The new funding focus created in 2008 – £7.25 million – is aimed at putting people in key places by resourcing lay and ordained ministry in these new areas and has been allocated to 15 dioceses where much of this new development is taking place. More details will be announced as dioceses firm up plans in their own communities.
Overall (and including the new funding stream) the Archbishops’ Council distributed more than £40m of parish level ministry and mission last year from the Commissioners’ funds (compared to £32.9 million in 2007), despite a year of declining asset values*, with £28 million distributed across the 29 least resourced dioceses.
A climbing wall for a community in Manchester, placed in a church building closed for worship; the annual festival pilgrimage at St Albans; youth and children’s work in central London; Oxford diocese’s ‘Cutting Edge’ ministries (to create new and self-sustaining ministries alongside the parish network); and many more community-based projects around the country were supported by the Commissioners’ funds last year. The Church Urban Fund and the Archbishops’ Council Youth Evangelism Fund also received support.
The 2008 audited report shows that the Commissioners intend to continue planned levels of support for dioceses through to the end of 2010 and hope to maintain the current level of support for dioceses in cash terms into 2011–13. For several years, the Commissioners have operated a smoothing arrangement in terms of distribution of funds – paying out less to dioceses than might have been possible in good years to keep funding back to maintain a steady or smooth level of contribution.

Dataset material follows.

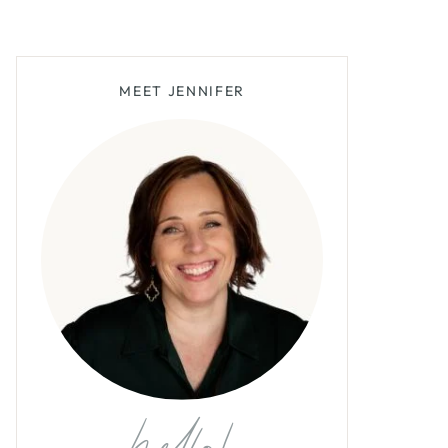
MEET JENNIFER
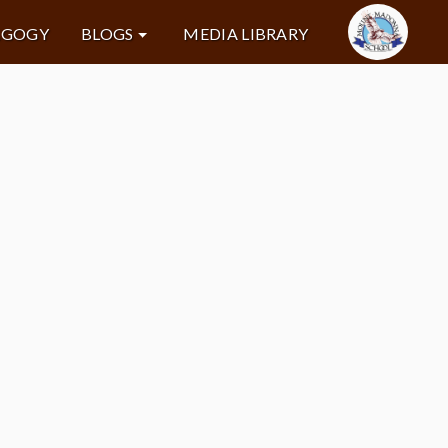
AGOGY
BLOGS
MEDIA LIBRARY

The annual cost of running the CofE is more than £1.1 billion, more than three-quarters of this comes from dioceses and parishes, mainly parish giving. The Commissioners contribute around 17 per cent – £197.7 million in 2008 – covering pensions earned by clergy for service before 1998, support for the ministry of the church in parishes and the work of bishops and cathedrals.
*The 2008 Annual Report shows a negative total return of -19.6 per cent compared to the average of 5.7 per cent per year over the past 10 years.